The number of functional gene loci was not significantly different between dogs and wolves for any of the three chemosensory receptors. However, SNV analysis showed that within those loci, dogs had higher ratios of nonsynonymous to synonymous substitutions in OR and T2R genes compared with wolves, suggesting less evolutionary pressure for these olfactory genes to stay unchanged and functional in dogs. This is in keeping with, and builds upon, findings from an earlier study, which concluded that dogs had fewer functional OR gene copies.4 Thus, not only has the number of OR genes in dogs decreased since the domestication from grey wolves 15,000 years ago, but the remaining genes have also accumulated more mutations. The number of OR genes in a species’ genome is closely related to size of the cribriform plate (CP) – a bony structure that forms part of the ethmoid bone found in the roof of the nasal cavity.5 The CP supports the olfactory bulb, allowing olfactory nerves to pass from the mucosa to the bulb, and so is crucial for olfaction. CP size is reduced in domestic dogs compared with wolves and the main olfactory bulb is less developed.4,6,7
Across the 121 breeds included in the SNV study, seven were classified as scent hounds according to the Fédération Cynologique Internationale; these were Alpine Dachsbracke, Basset Hound, Bavarian Hound, Beagle, Dalmatian dog, Petit Basset Griffon Vendeen and Rhodesian Ridgeback. Surprisingly, the analysis revealed that these scent hounds did not have more functional OR genes compared with several other breed groups, including sight hounds. This is contrary to the common belief that scent hounds have been selectively bred for enhanced olfactory abilities. Other studies have also found that scent hounds and other breeds are comparable in terms of relative CP size and estimated numbers of OR
genes.4,6 However, in scent detection tests scent hounds can outperform other breeds and they are widely used for roles that require olfactory performance.2 It may be that their aptitude for such roles is due to factors such as trainability, rather than substantial differences in olfactory genes and function.

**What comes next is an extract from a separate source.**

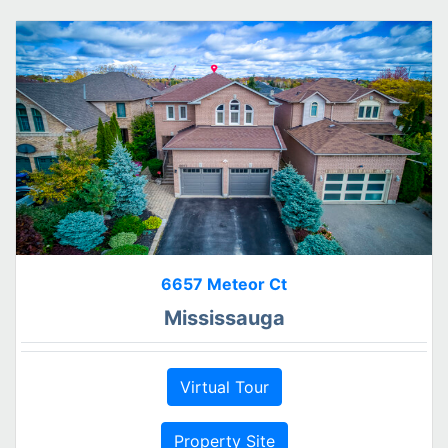
6657 Meteor Ct
Mississauga
Virtual Tour
Property Site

While scent hounds are commonly believed to have superior sense of smell, brachycephalic dogs are not generally associated with such skills.2 Accordingly, in SNV analyses, Pugs had the fewest functional OR gene loci or unique functional OR genes compared with all other breeds with 10 or more samples. Pugs also showed a significantly higher nonsynonymous to synonymous substitution ratio than other breeds. This suggests that the functional OR gene repertoire has degenerated in the Pug lineage and that selective pressure to maintain functional OR genes is relaxed. Thus, not only are Pugs brachycephalic, which can affect olfaction, but their sensory genome has also been eroded. While this is consistent with the existing view that Pugs have reduced sense of smell, there are data showing that Pugs can do well in olfaction tests.3 Again, this may be due to other characteristics such as behavioural motivation.

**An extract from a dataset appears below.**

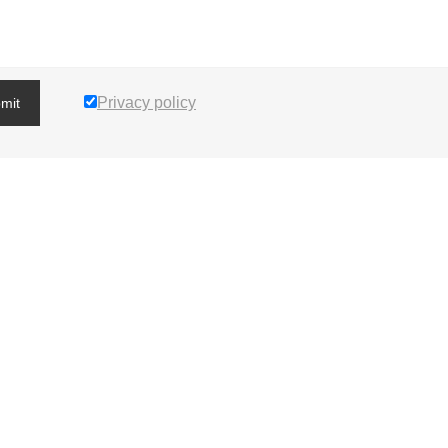
Privacy policy
mit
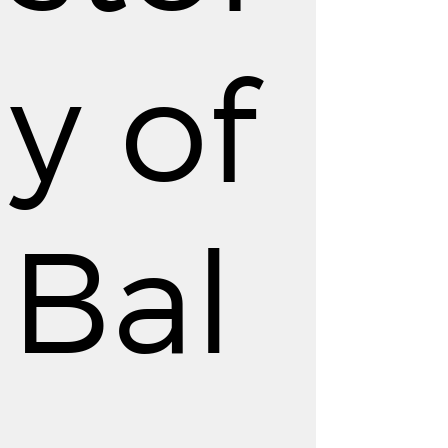
y of
Bal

Another interesting finding was that one particular OR gene locus, Dog-OR7D4-1, was completely pseudogenised in Pugs, but remained mostly functional (>90%) in all other breeds. This gene evolved from the same ancestral gene as OR7D4 in humans, which encodes a receptor for androstenone. This steroidal pheromone in boar saliva acts as a sex pheromone in pigs but has measurable effects in dogs and humans. The functional implications for radical alteration and potential loss of this specific OR gene in Pugs are unknown, however it suggests that Pugs are missing one ‘dimension,’ of smell that other dogs retain.
• Generally, numbers of V1R and T2R genes were similar across all dogs studied, but the number of functioning OR genes varied.
• Dogs were found to have a higher ratio of nonsynonymous to synonymous substitutions in OR and T2R genes compared with wolves suggesting less evolutionary pressure for these chemosensory genes to stay unchanged.
• Scent hounds did not have more functional OR genes compared with other breeds, including sight hounds.
• Pugs had the fewest functional OR gene loci or unique functional OR genes compared with other breeds and had a higher nonsynonymous to synonymous ratio.
• Pugs appear to have lost the receptor for androstenone, whereas this remains functional in most other breeds.
Chemosensory Diversity Across Dog Breeds
The differences in OR gene repertoires across dog breeds
demonstrated in this study provide insights into the genetic basis of chemosensory diversity. These findings, in turn, can help us understand some of the differences we see in olfactory function between dog breeds that exist today, such as reduced sense of smell in Pugs. The results also shed some light on the possible effects of domestication from wolves, namely, a relaxing of functional constraints on OR and T2R genes.
This article is based on a previously published study: Inoue H, Gibbs M, McGrane SJ, Niimura Y. Diversity in chemosensory receptor genes in dogs and wolves: degeneration of the olfactory receptor gene repertoire in the brachycephalic Pug. Chem. Senses. 2025 Jan 22;50:bjaf062. doi: 10.1093/chemse/ bjaf062.
The study was supported by Japan Society for the Promotion of Science KAKENHI Grant Number 22K06341 to Yoshihito Niimura. The study was also partly funded by the Waltham Foundation, Waltham Petcare Science Institute, Mars Petcare, Waltham on the Wolds, Melton Mowbray, Leicestershire, LE14 4RT, UK.
1. Inoue, H., Gibbs, M., McGrane, S.J., and Niimura, Y., Diversity in chemosensory receptor genes in dogs and wolves: degeneration of the olfactory receptor gene repertoire in the brachycephalic Pug. Chem. Senses. 50 (2025).
2. Polgár, Z., Kinnunen, M., Újváry, D., Miklósi, Á., and Gácsi, M., A Test of Canine Olfactory Capacity: Comparing Various Dog Breeds and Wolves in a Natural Detection Task. PLoS One. 11(5), e0154087 (2016).
3. Hall, N.J., Glenn, K., Smith, D.W., and Wynne, C.D.L., Performance of Pugs, German Shepherds, and Greyhounds (Canis lupus familiaris) on an odor-discrimination task. J. Comp. Psychol. 129(3), 237–246 (2015).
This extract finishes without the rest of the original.